• **Task prompt**: A faithful copy is required of the lines from the top of the entries through the line that contains "ஏற்றவாறு பெயரின் முதல் எழுத்தை", both included, with no pictures.

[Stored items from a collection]

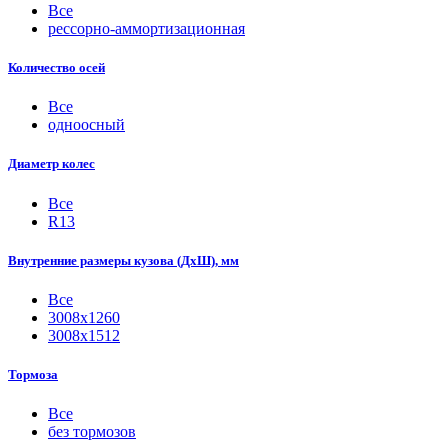
Все
рессорно-аммортизационная
Количество осей
Все
одноосный
Диаметр колес
Все
R13
Внутренние размеры кузова (ДхШ), мм
Все
3008х1260
3008х1512
Тормоза
Все
без тормозов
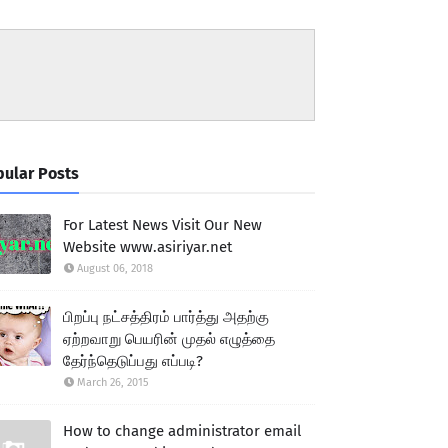
ular Posts
For Latest News Visit Our New
Website www.asiriyar.net
August 06, 2018
பிறப்பு நட்சத்திரம் பார்த்து அதற்கு
ஏற்றவாறு பெயரின் முதல் எழுத்தை
தேர்ந்தெடுப்பது எப்படி?
March 26, 2015
How to change administrator email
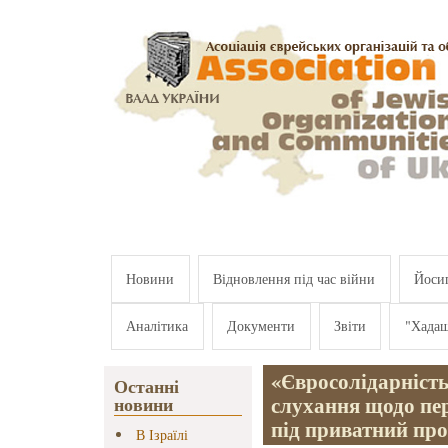
Перейти к основному содержанию
Новини
Відновлення під час війни
Йосип
Аналітика
Документи
Звіти
"Хада
«Євросолідарність
Останні
слухання щодо пер
новини
під приватний пр
В Ізраїлі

• **Result of the exercise**:
Все
рессорно-аммортизационная
Количество осей
Все
одноосный
Диаметр колес
Все
R13
Внутренние размеры кузова (ДхШ), мм
Все
3008х1260
3008х1512
Тормоза
Все
без тормозов
ular Posts
For Latest News Visit Our New
Website www.asiriyar.net
August 06, 2018
பிறப்பு நட்சத்திரம் பார்த்து அதற்கு
ஏற்றவாறு பெயரின் முதல் எழுத்தை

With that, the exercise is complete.